21-04 — EM Algorithm
Phase: 21 — Probability & Statistics for ML (Advanced) Subject: 21-04 Prerequisites: 21-01 (Bayesian Inference), 12-01 (Maximum Likelihood Estimation), 10-02 (Conditional Probability), 13-04 (KL Divergence), 14-06 (Convex Functions — Jensen's inequality) Next subject: 21-05 — Exponential Family
Learning Objectives
By the end of this subject, you will be able to:
- Derive the EM algorithm from Jensen's inequality — prove that the E-step computes the expected complete-data log-likelihood and the M-step maximizes it
- Prove that EM monotonically increases the marginal likelihood at each iteration
- Apply EM to Gaussian Mixture Models (GMMs) — derive the E-step responsibilities and M-step parameter updates
- Analyze EM convergence: why it can be slow (linear convergence) and when it gets stuck in local maxima
- Connect EM to k-means clustering as a limiting case (hard EM with σ² → 0)
Core Content
1. The Problem: MLE with Latent Variables
Many models have latent (unobserved) variables z that make direct MLE intractable:
$θ_MLE = argmax_θ log p_θ(x) = argmax_θ log ∫ p_θ(x, z) dz $
The log of an integral doesn't simplify. But if we OBSERVED z, the complete-data log-likelihood log p_θ(x, z) would be easy to maximize. EM alternates between filling in z (E-step) and maximizing with filled-in z (M-step).
⚠️ THIS IS CRITICAL — EM is the foundational algorithm for training models with latent structure: GMMs, HMMs, topic models (LDA), factor analysis, and many more. Understanding EM is understanding how to learn from incomplete data.
2. Derivation from Jensen's Inequality
For any distribution q(z) over the latent variables:
$log p_θ(x) = log ∫ p_θ(x, z) dz
= log ∫ q(z) · p_θ(x, z)/q(z) dz
≥ ∫ q(z) · log(p_θ(x, z)/q(z)) dz [Jensen]

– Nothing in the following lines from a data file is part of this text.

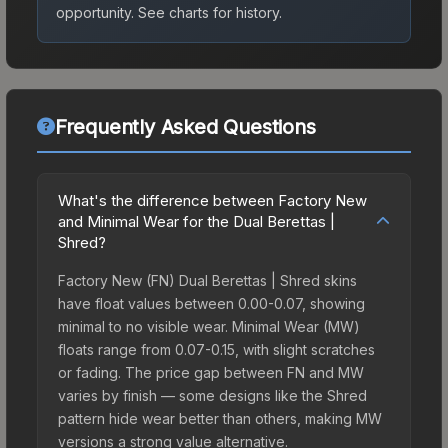
opportunity.
See charts for history.
Frequently Asked Questions
What's the difference between Factory New
and Minimal Wear for the Dual Berettas |
Shred?
Factory New (FN) Dual Berettas | Shred skins
have float values between 0.00-0.07, showing
minimal to no visible wear. Minimal Wear (MW)
floats range from 0.07-0.15, with slight scratches
or fading. The price gap between FN and MW
varies by finish — some designs like the Shred
pattern hide wear better than others, making MW
versions a strong value alternative.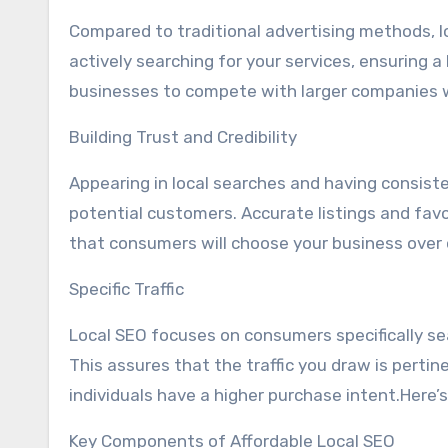
Compared to traditional advertising methods, l
actively searching for your services, ensuring a
businesses to compete with larger companies wi
Building Trust and Credibility
Appearing in local searches and having consiste
potential customers. Accurate listings and favor
that consumers will choose your business over 
Specific Traffic
Local SEO focuses on consumers specifically sea
This assures that the traffic you draw is perti
individuals have a higher purchase intent.Here
Key Components of Affordable Local SEO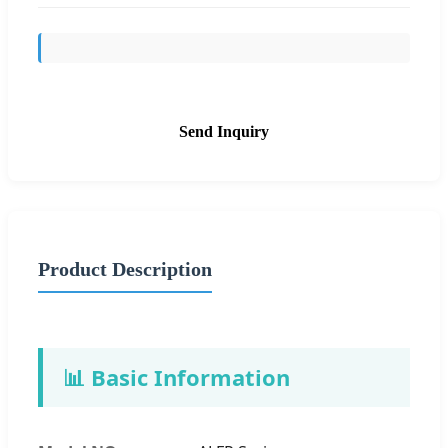
Send Inquiry
Product Description
📊 Basic Information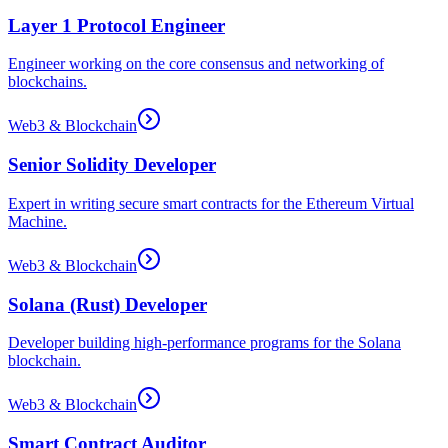
Layer 1 Protocol Engineer
Engineer working on the core consensus and networking of
blockchains.
Web3 & Blockchain
Senior Solidity Developer
Expert in writing secure smart contracts for the Ethereum Virtual
Machine.
Web3 & Blockchain
Solana (Rust) Developer
Developer building high-performance programs for the Solana
blockchain.
Web3 & Blockchain
Smart Contract Auditor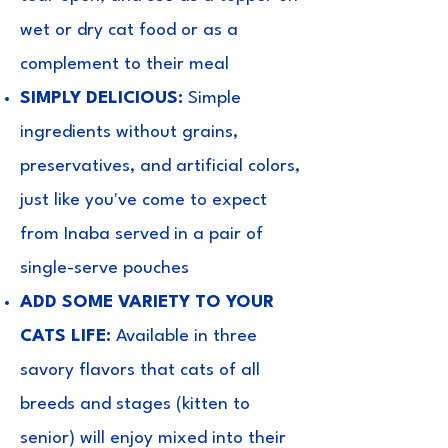
wet or dry cat food or as a
complement to their meal
SIMPLY DELICIOUS:
Simple
ingredients without grains,
preservatives, and artificial colors,
just like you've come to expect
from Inaba served in a pair of
single-serve pouches
ADD SOME VARIETY TO YOUR
CATS LIFE:
Available in three
savory flavors that cats of all
breeds and stages (kitten to
senior) will enjoy mixed into their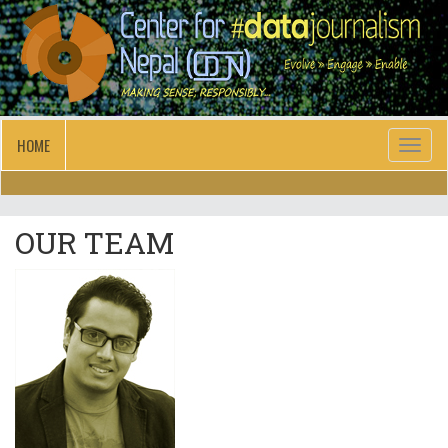
HOME
Toggl
naviga
OUR TEAM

= E_q[log p_θ(x, z)] − E_q[log q(z)]
= L(q, θ)
$
L(q, θ) is a lower bound on log p_θ(x). EM alternately maximizes this bound:
E-step: Fix θ, find q that makes the bound tight (KL=0):
$q^{(t)}(z) = p_{θ^{(t)}}(z | x) [the posterior over latents]
$
M-step: Fix q, maximize the bound with respect to θ:
$θ^{(t+1)} = argmax_θ E_{q^{(t)}}[log p_θ(x, z)]
$
The E-step computes the expected complete-data log-likelihood under the current posterior. The M-step maximizes it.
Why it works:
$log p(x; θ^{(t+1)}) ≥ L(q^{(t)}, θ^{(t+1)}) [Jensen bound]
≥ L(q^{(t)}, θ^{(t)}) [M-step maximizes]
= log p(x; θ^{(t)}) [E-step makes bound tight]
$
So log-likelihood is monotonically non-decreasing. EM never makes the likelihood WORSE.
3. Gaussian Mixture Models (GMMs)
A GMM with K components:
$p(x) = Σ_{k=1}^K π_k · N(x | μ_k, Σ_k)
$
Latent variable z ∈ {1,...,K} indicates which component generated x:
$p(z=k) = π_k p(x | z=k) = N(x | μ_k, Σ_k) $
Complete-data log-likelihood:
$log p(x, z) = Σ_{i=1}^n Σ_{k=1}^K I(z_i=k) [log π_k + log N(x_i | μ_k, Σ_k)]
$
E-step — responsibilities:
$γ_{ik} = P(z_i = k | x_i; θ^{(t)})
= π_k · N(x_i | μ_k, Σ_k) / Σ_j π_j · N(x_i | μ_j, Σ_j)
$
M-step — parameter updates:
$N_k = Σ_i γ_{ik} [effective number of points in component k]
π_k = N_k / n [component weight]
μ_k = (1/N_k) Σ_i γ_{ik} x_i [weighted mean]
Σ_k = (1/N_k) Σ_i γ_{ik} (x_i − μ_k)(x_i − μ_k)^T [weighted covariance]
$
Each M-step is a weighted version of the standard MLE — with soft assignments γ_{ik} instead of hard cluster labels.
4. Connection to k-Means
k-means is the limiting case of EM for GMMs as:
- All components share the SAME spherical covariance: Σ_k = σ²I
- σ² → 0
Then the responsibility γ_{ik} becomes:
$γ_{ik} ∝ exp(−||x_i − μ_k||² / (2σ²))
$
As σ² → 0, the component with the smallest distance dominates:
γ_{ik} → 1 if k = argmin_j ||x_i − μ_j||², else 0
The E-step becomes HARD assignment, and the M-step becomes:
$μ_k = mean of all points assigned to cluster k $
This is exactly Lloyd's algorithm for k-means. EM generalizes k-means by allowing soft assignments, unequal covariances, and component weights.
5. EM for Other Models
Hidden Markov Models (Baum-Welch): The E-step computes forward-backward probabilities; the M-step updates transition and emission probabilities. EM for HMMs is called the Baum-Welch algorithm.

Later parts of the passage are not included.